How To Design Your Way Out Of Mediocrity
With C-skins and David Carson.
I don’t envy the marketing department at any company that makes wetsuits. They’re all within a millisecond of each other when it comes to performance and durability—which can only be judged in hindsight, unless you’re one of those second tier pros that go on annual “Wetsuit Bible” testing operations and try them all in succession.
The everyman wants black, navy at a push, minimal logos for the tasteful, so how the hell do you get your black rubber suits in the hands of the masses? Well in the case of UK rubber-makers C-Skins it’s simple. You just pay the world’s most famous (living) graphic designer to give your brand a complete overhaul and create a thing of beauty.
If design’s your thing then David Carson needs little in the way of drum beating from me, but if you’re not here’s the man in a short paragraph. Carson’s primarily famous for his editorial design, which mainly involves beautiful looking magazine spreads that you can barely read. Ever found yourself searching for a missing paragraph? Trying to read something with graphics plastered all over it? Well you’ve got Carson to thank, either directly or indirectly, for that.
He actually started off, vaguely, in the surfing world before going on to become a design megastar, designing a publication called Beach Culture, for the publisher of Surfer Magazine. It was with Ray Gun however, the iconic music and pop culture mag of the 90s, that Carson really let his frontier vision bloom. Any designer with even a vague interest in printed matter has got the horn for Carson’s Ray Gun work.

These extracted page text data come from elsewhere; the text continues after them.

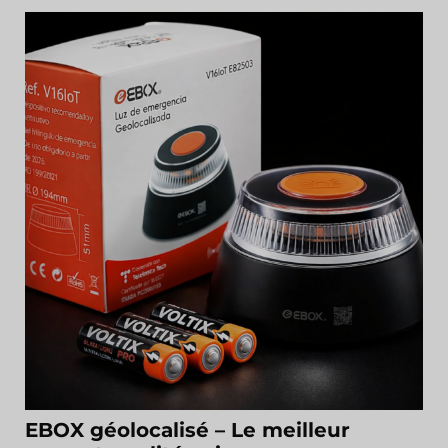
EBOX géolocalisé – Le meilleur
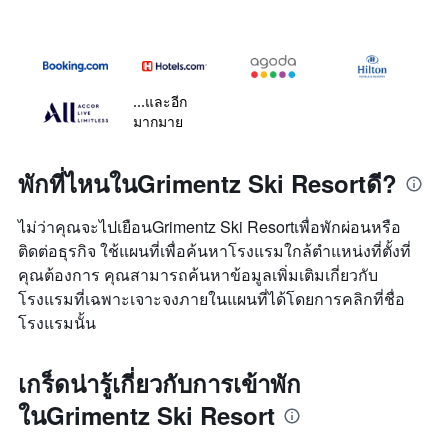
...และอีก
มากมาย
พักที่ไหนในGrimentz Ski Resortดี?
ไม่ว่าคุณจะไปเยือนGrimentz Ski Resortเพื่อพักผ่อนหรือ
ติดต่อธุรกิจ ใช้แผนที่เพื่อค้นหาโรงแรมใกล้ตำแหน่งที่ตั้งที่
คุณต้องการ คุณสามารถค้นหาข้อมูลเพิ่มเติมเกี่ยวกับ
โรงแรมที่เฉพาะเจาะจงภายในแผนที่ได้โดยการคลิกที่ชื่อ
โรงแรมนั้น
เกร็ดน่ารู้เกี่ยวกับการเข้าพัก
ในGrimentz Ski Resort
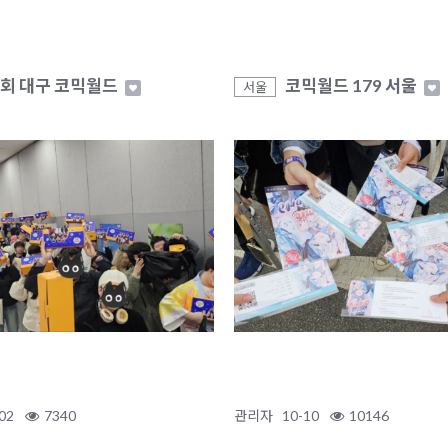
1회 대구 코믹월드
코믹월드 179 서울
서울
02
7340
관리자
10-10
10146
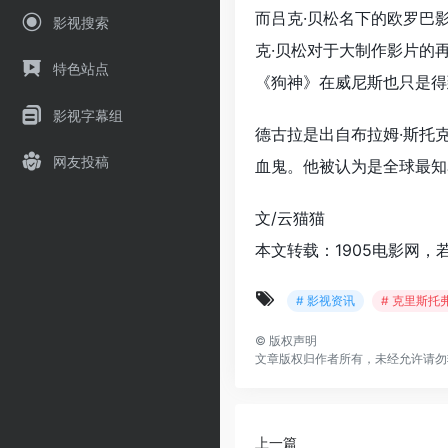
而吕克·贝松名下的欧罗巴
影视搜索
克·贝松对于大制作影片的
特色站点
《狗神》在威尼斯也只是得
影视字幕组
德古拉是出自布拉姆·斯托
网友投稿
血鬼。他被认为是全球最知
文/云猫猫
本文转载：1905电影网，
# 影视资讯
# 克里斯托
©
版权声明
文章版权归作者所有，未经允许请勿
上一篇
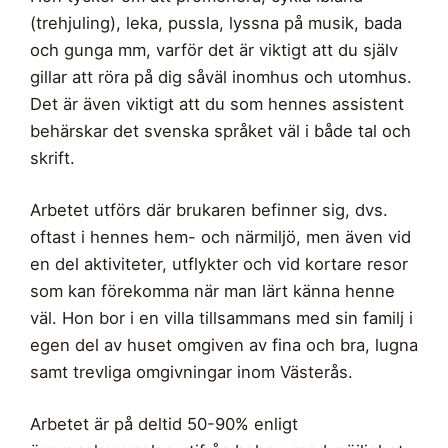
(trehjuling), leka, pussla, lyssna på musik, bada
och gunga mm, varför det är viktigt att du själv
gillar att röra på dig såväl inomhus och utomhus.
Det är även viktigt att du som hennes assistent
behärskar det svenska språket väl i både tal och
skrift.
Arbetet utförs där brukaren befinner sig, dvs.
oftast i hennes hem- och närmiljö, men även vid
en del aktiviteter, utflykter och vid kortare resor
som kan förekomma när man lärt känna henne
väl. Hon bor i en villa tillsammans med sin familj i
egen del av huset omgiven av fina och bra, lugna
samt trevliga omgivningar inom Västerås.
Arbetet är på deltid 50-90% enligt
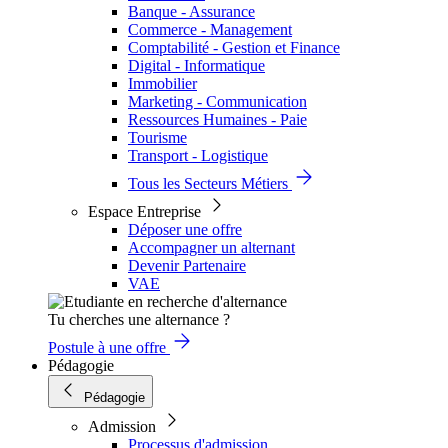
Banque - Assurance
Commerce - Management
Comptabilité - Gestion et Finance
Digital - Informatique
Immobilier
Marketing - Communication
Ressources Humaines - Paie
Tourisme
Transport - Logistique
Tous les Secteurs Métiers
Espace Entreprise
Déposer une offre
Accompagner un alternant
Devenir Partenaire
VAE
Tu cherches une alternance ?
Postule à une offre
Pédagogie
Pédagogie
Admission
Processus d'admission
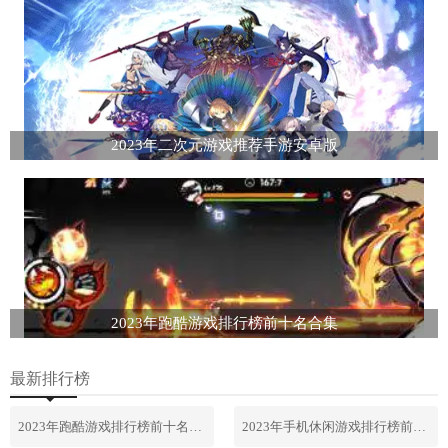
2023年二次元游戏推荐手游安卓版
2023年跑酷游戏排行榜前十名合集
最新排行榜
2023年跑酷游戏排行榜前十名合集
2023年手机休闲游戏排行榜前十名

“Don’t confuse legibility with communication,” one of Carson’s famous lines on the subject, sums it up pretty well. Post-realising that the flailing publishing world wasn’t going to take him where he wanted to go, Carson set up his NYC studio, David Carson Design, and cashed in. Nike, Microsoft, Bud, you name it, Carson’s done it. These days he lectures a lot and cherry picks jobs he’s interested in/have plenty noughts at the end. Carson’s also a lifelong surfer proper whose first property purchase twenty years ago was a Caribbean beach shack on a mysto righthander. The man gets it.
Which leads us to the C-skins collab. I grew up surfing in the UK, and I remember C-skins going to market. Up until that point, wetsuits made either in the UK, or by UK brands, just weren’t as good as the imports. They were stiff and heavy—the last thing you need when battling frigid temperatures and slopey waves. Enter C-Skins, emerging from the shell of the heritage UK wetsuit brand GUL.
They looked like the imports, sponsored vogue UK pros (yep) like Alan Stokes. I wore one and it was as good as the Xcel that was my—and plenty other UK surfers’—wetsuit choice at the time. I hadn’t thought about C-skins for years until I saw that they were trying to launch in Australia a while back. Good luck, was my typically pessimistic response. Not because of the quality or price point of the suits, simply because it’s a highly-saturated market, surfers are narrow-minded and set in their ways, and convincing Australians that there’s a surf scene in the UK is hard enough, let alone that we know anything about making wetsuits. Then came a hat-in-mouth scenario courtesy this beautiful branding exercise by Sir Carson.
Normally I can’t stand logos on limbs. It feels like a desperate attempt by the Marketing Director to squeeze one more in there in the name of brand awareness. The periodic table, Breaking Bad-style graphics that Carson’s designed for C-Skins however, just makes the suits look, brazen. Sophisticated.
In an interview C-Skins founder Carey Brown gave with Board Sport Source, a Euro “surf/skate/snow business” site, whatever that means, he explained the re-brand came as a result of him being “fed up” with hearing that all wetsuits, including his, looked the same. While I can’t say that it’s been an exercise in flawless PR—I stumbled on the news on a lap around Carson’s IG—the UK brand’s sure done a hell of a job of making something so uniform stand out. I like thoughtful design and I like things that most people don’t have. If I was in the habit of paying for wetsuits, would I buy one? 100%.